9. The Collected Poems of W. B. Yeats. Required text in my second year of university, and a great discovery. I'd not met Yeats before, except for "The Lake Isle of Innisfree" much anothologised in schoolbooks, which didn't grab me much. After seeing the whole of his work, I fell in love forever and he remains my favourite poet. A friend once said that when you get lines of poetry going through your head, particularly as appropriate commentary for something that's happening, "if it isn't Shakespeare, it's always Yeats." She was right.
10. The Little Prince by Antoine de Saint-Exupéry. How could anyone not fall in love with this book and its central character? Secondarily, it has some personal romantic associations for me.
11. The Collected Poems of Michael Dransfield. My favourite Australian poet. Just beautiful! I go back to him often.
12. The Collected Poems of Sylvia Plath. A very different poet from Yeats or Dransfield! But up there with them, one of the truly great, masterly in her use of language.
13. The Hitchhiker’s Guide to the Galaxy by Douglas Adams. I read it on a plane, soon after the suicide of someone I was deeply in love with. I was still dealing with shock and grief - yet this book had me laughing out loud! Anything that could do that, in such circumstances, must be REALLY funny.

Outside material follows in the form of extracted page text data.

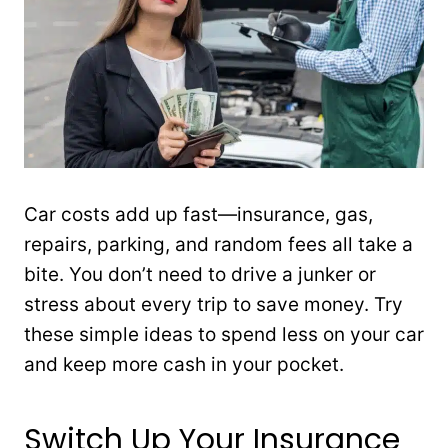
Car costs add up fast—insurance, gas,
repairs, parking, and random fees all take a
bite. You don’t need to drive a junker or
stress about every trip to save money. Try
these simple ideas to spend less on your car
and keep more cash in your pocket.
Switch Up Your Insurance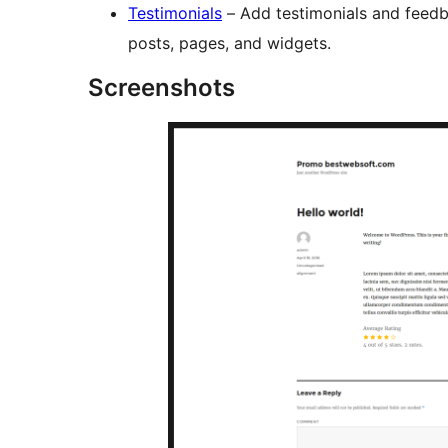
Testimonials
– Add testimonials and feed
posts, pages, and widgets.
Screenshots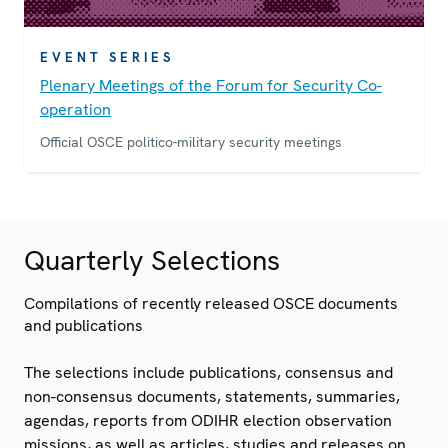
EVENT SERIES
Plenary Meetings of the Forum for Security Co-
operation
Official OSCE politico-military security meetings
Quarterly Selections
Compilations of recently released OSCE documents
and publications
The selections include publications, consensus and
non-consensus documents, statements, summaries,
agendas, reports from ODIHR election observation
missions, as well as articles, studies and releases on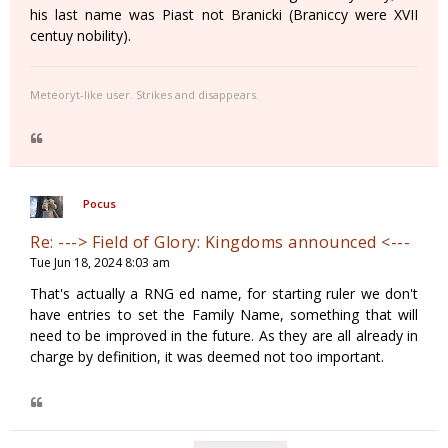
his last name was Piast not Branicki (Braniccy were XVII
centuy nobility).
Meteoryt-like user. Strikes and disappears.
Pocus
Re: ---> Field of Glory: Kingdoms announced <---
Tue Jun 18, 2024 8:03 am
That's actually a RNG ed name, for starting ruler we don't
have entries to set the Family Name, something that will
need to be improved in the future. As they are all already in
charge by definition, it was deemed not too important.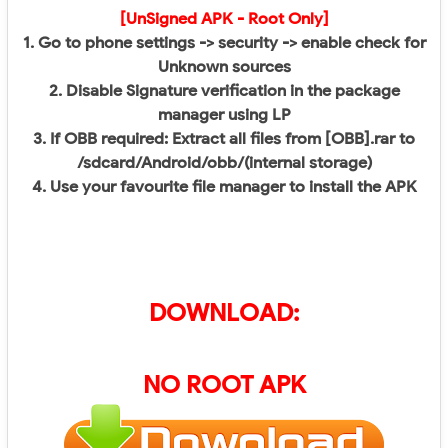
[UnSigned APK - Root Only]
1. Go to phone settings -> security -> enable check for
Unknown sources
2. Disable Signature verification in the package
manager using LP
3. If OBB required: Extract all files from [OBB].rar to
/sdcard/Android/obb/(internal storage)
4. Use your favourite file manager to install the APK​
DOWNLOAD:
NO ROOT APK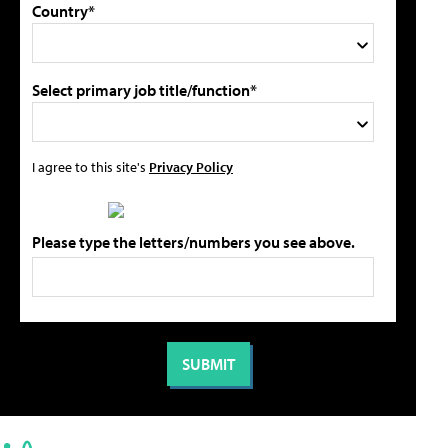
Country*
Select primary job title/function*
I agree to this site's
Privacy Policy
Please type the letters/numbers you see above.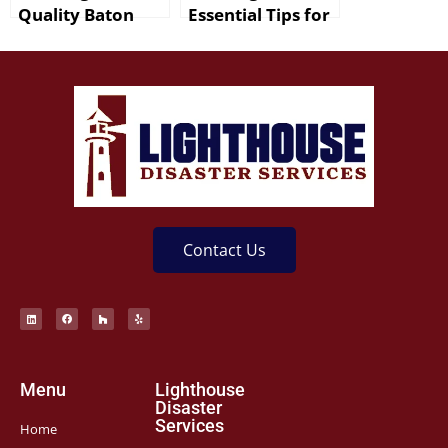
Quality Baton
Essential Tips for
Rouge Mold
New Orleans
Remediation
Residents
Services
Contact Us
Menu
Lighthouse
Disaster
Services
Home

14. Conversations with God, Books 1-3. Well, you can’t really consider them apart from each other. They just make so much sense to me, like a breath of fresh air - and I do like a God with a sense of humour. (Even if presented through a somewhat Christian filter, so it seems to me, despite avowals of being more universal than that).
15. The Catcher in the Rye. To use a word and phrase I don’t much like, I guess it encapsulated “the Zeitgeist of the time”. But anyway, I fell in love with it like everyone of that generation who picked it up, and Holden Caulfield is frozen in time forever as the quintessence of ... er, um ... it’s kinda like the intellectual’s “Rebel Without a Cause”. (Yes yes, I know that was a movie, not a book.)
I could have gone on and on, but if I didn’t stop somewhere it’d probably run into hundreds.
I notice I speak often of "falling in love" with these books/writers/characters. Yes, exactly!